Writing and understanding software is difficult, period. Whilst not quite akin to learning a new language the journey to being a good developer is certainly a long one. The syntax, the wording, the ‘best practices’, performance, extensibility… there’s plenty to think about. And that’s before you even get started on following good design principles.
For my first article, this is where I wanted to start. A bit of a deep dive into my own journey from how I got into code (one of the best decisions I’ve ever made) and the development path I’ve followed.
In the beginning, there was support
My life in IT started out in a first-line support role, supporting a .NET windows based application running on a SQL back end. This was completely development free, and I went into this role with no development experience whatsoever.
I was actually accepted into university to study aeronautical engineering and before that wanted to be a pilot in the RAF. That dream died, but another passion soon reared its head.
I soon realized that the easiest way to debug 90% of the issues I encountered in support was straight in the database. With a bit of help from another tech-savvy support team member, MS SQL became my defacto choice for debugging. Now, how does a JOIN work again…
An inner join returns records where there is a match in BOTH tables – If you’re interested That lead me down the SSRS/SSIS path, and I moved to the companies data and reporting team. From there, my advanced SQL and performance tuning skills continued to develop and I also started to pick up a little bit of C# through SSIS scripting.
Looking back now, this was possibly one of the biggest downfalls of my career as a developer; writing code in SSIS was ordinarily really basic scripts used purely for manipulating data. It was all very procedural.
Then came web forms
My journey took a turn towards web development when I moved to my next job after a brief, if you could count 12 months as brief, sabbatical.
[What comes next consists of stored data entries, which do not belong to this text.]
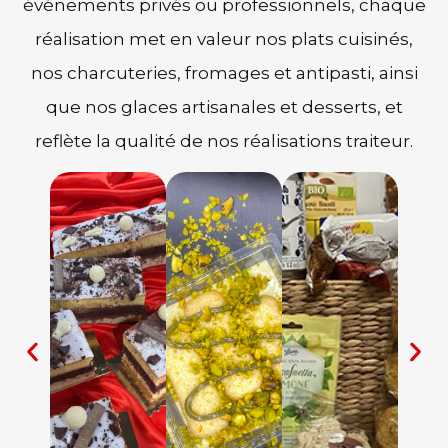
événements privés ou professionnels, chaque
réalisation met en valeur nos plats cuisinés,
nos charcuteries, fromages et antipasti, ainsi
que nos glaces artisanales et desserts, et
reflète la qualité de nos réalisations traiteur.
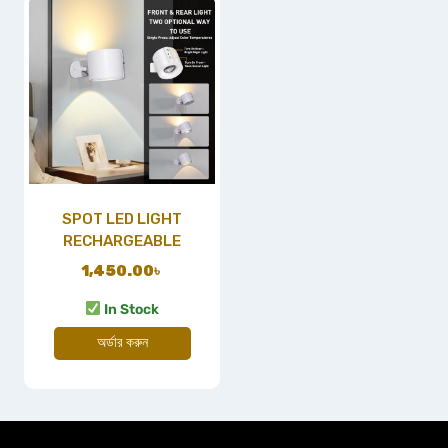
SPOT LED LIGHT
RECHARGEABLE
1,450.00
৳
In Stock
অর্ডার করুন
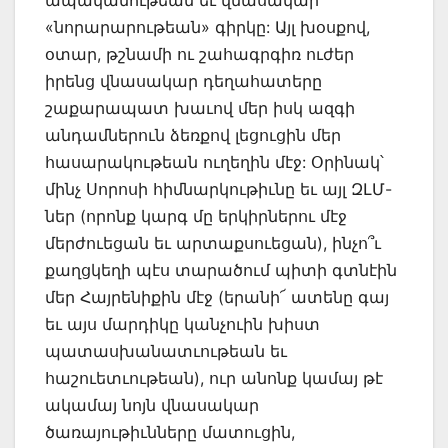
«նորարարութեան» գիրկը: Այլ խօսքով,
օտար, թշնամի ու շահագրգիռ ուժեր
իրենց վնասակար դեղահատերը
շաքարապատ խաւով մեր իսկ ազգի
անդամներուն ձեռքով լեցուցին մեր
հասարակութեան ուղեղին մէջ: Օրինակ՝
մինչ Սորոսի հիմնարկութիւնը եւ այլ ԶԼՄ-
ներ (որոնք կարգ մը երկիրներու մէջ
մերժուեցան եւ արտաքսուեցան), ինչո՞ւ
քաղցկեղի պէս տարածում պիտի գտնէին
մեր Հայրենիքին մէջ (երանի՜ ատենը գայ
եւ այս մարդիկը կանչուին խիստ
պատասխանատւութեան եւ
հաշուետւութեան), ուր անոնք կամայ թէ
ակամայ նոյն վնասակար
ծառայութիւնները մատուցին,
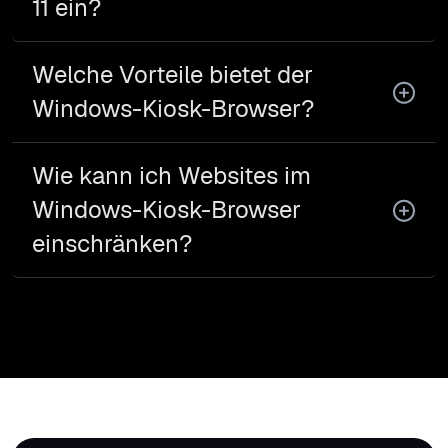
11 ein?
Welche Vorteile bietet der
Windows-Kiosk-Browser?
Wie kann ich Websites im
Windows-Kiosk-Browser
einschränken?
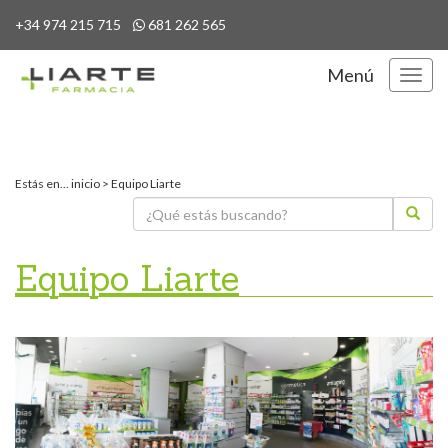
+34 974 215 715
681 262 565
Menú
Menú
Estás en...
inicio
>
Equipo Liarte
Equipo Liarte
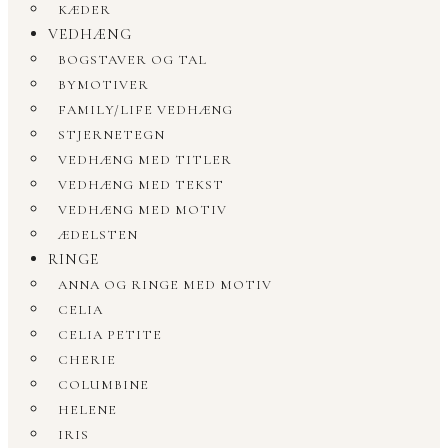
KÆDER
VEDHÆNG
BOGSTAVER OG TAL
BYMOTIVER
FAMILY/LIFE VEDHÆNG
STJERNETEGN
VEDHÆNG MED TITLER
VEDHÆNG MED TEKST
VEDHÆNG MED MOTIV
ÆDELSTEN
RINGE
ANNA OG RINGE MED MOTIV
CELIA
CELIA PETITE
CHERIE
COLUMBINE
HELENE
IRIS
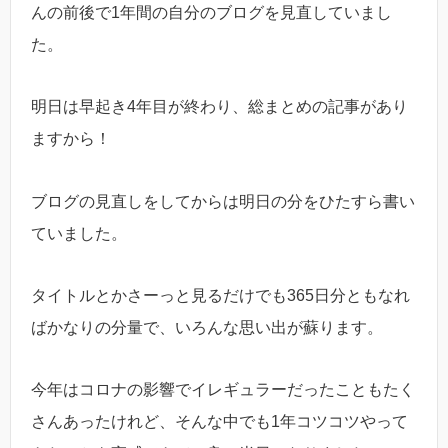
んの前後で1年間の自分のブログを見直していまし
た。
明日は早起き4年目が終わり、総まとめの記事があり
ますから！
ブログの見直しをしてからは明日の分をひたすら書い
ていました。
タイトルとかさーっと見るだけでも365日分ともなれ
ばかなりの分量で、いろんな思い出が蘇ります。
今年はコロナの影響でイレギュラーだったこともたく
さんあったけれど、そんな中でも1年コツコツやって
The company I joined implemented business automation solutions using ABBYY Flexicapture OCR solutions. With that, there was a lot of database administration (hello SQL) and building of tooling around the OCR software itself.
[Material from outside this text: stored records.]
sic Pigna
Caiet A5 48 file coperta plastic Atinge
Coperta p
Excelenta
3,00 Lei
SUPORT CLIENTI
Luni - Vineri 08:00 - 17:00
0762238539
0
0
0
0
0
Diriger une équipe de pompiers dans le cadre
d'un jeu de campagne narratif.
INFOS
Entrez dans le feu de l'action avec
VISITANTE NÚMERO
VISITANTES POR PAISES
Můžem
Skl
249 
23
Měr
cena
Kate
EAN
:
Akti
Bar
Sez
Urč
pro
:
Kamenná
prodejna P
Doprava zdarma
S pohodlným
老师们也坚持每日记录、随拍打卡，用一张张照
Web forms were fun, but MVC gave me a real buzz around web applications. Being able to write raw HTML alongside C# code was awesome, and the whole Model View Controller system made a lot of sense in my head.
That said, I still hated web DESIGN. HTML and CSS became the bane of my life.
Looking back at some of the code I wrote, it was still extremely procedural. I didn’t really follow any object-orientated programming practices aside from using objects to store data.
I had started to pick up layered application practices – front end, business logic, and data layers and tried to de-couple them as much as possible. Looking back at some of the code there was still a hell of a lot to be learned.
After 6 months on a different kind of journey (it turns out this backpacking malarkey is actually kind of fun), I moved companies again. This time, to a startup. No existing code no pre-existing strategies, no old legacy code… a blank slate.
This was just over 12 months ago, and in that time I’ve improved more as a developer than in any of the last 6 years.
But what changed?
I started to take much more interest in knowledge building. Previously, I used stack overflow A LOT, only looked up what I needed to know right at that time and then instantly forgot it. There was no concept of ‘how’ code should be written.
My journey has taken me through plenty of books. From basic programming principles (Practical Object-Oriented Design: An Agile Primer Using Ruby) all the way through to design best practices (Domain-Driven Design: Tackling Complexity in the Heart of Software).
I follow podcasts (No Dogma being my favorite), I follow .NET core release notes, I care about performance, I try to follow SOLID principles.
I’ve even started to expand myself out beyond the comfort blanking that is the .NET stack. Go being the current flavor of the month.
I care about unit testing. CI/CD and automated pipelines have removed almost all of my “oh shit I forgot to copy file X on deployment”. Add a fantastic branching and merging strategy on top of that and any releases I put out are now almost seamless.
And don’t even get me started on Docker, Kubernetes and microservice-based architecture. Those two tools plus building small microservices over giant monoliths has made me infinitely more productive. It also has the added benefit of making so many of our internal tools so much more repeatable.
So what’s the takeaway?
I always like to write articles that give people takeaways and actionable tips.
Whilst this article is a deep dive into my personal journey, I think there is still one key takeaway.
Never settle! Always keep improving! Once you think you’re perfect, you’ve failed!
Technology moves at such a fast pace nowadays. In 12 months time who knows what languages/deployment strategies people will be using.
Plus, knowing the features that are coming in C# 8 and being able to test them right now is wonderful. Nullable reference types being my absolute pick of the bunch on a feature front.
There’s so much to learn, so many best practices and so many different ways of achieving the same goal in software. What I’m going to try and chart in this blog is my own learning journey. A lot of my code may not be perfect, or the most performant (and please comment if you see any shit). But I’m still on a journey, a journey to becoming a better developer.
And on that note, I’m signing off for the day.